Extracted information.
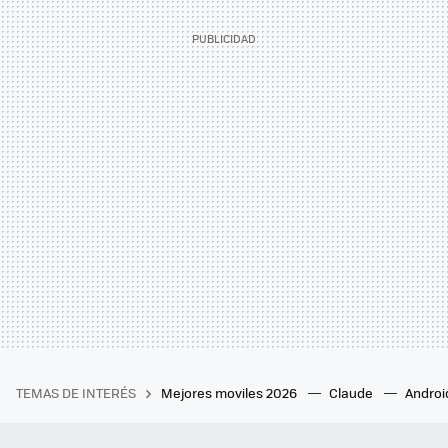
TEMAS DE INTERÉS
Mejores moviles 2026
Claude
Androi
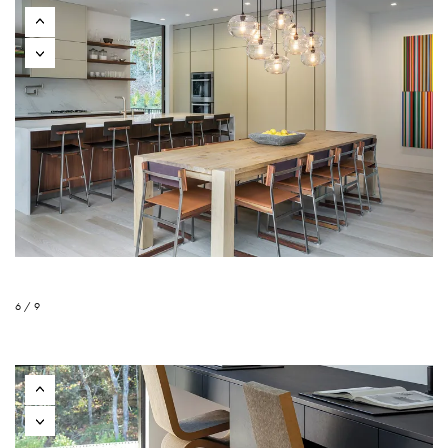
6 / 9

Directions for this task.
Reproduce the whole listing exactly, but not the images in it.

Reply.
TEMAS DE INTERÉS
Mejores moviles 2026
Claude
Androi
6 / 9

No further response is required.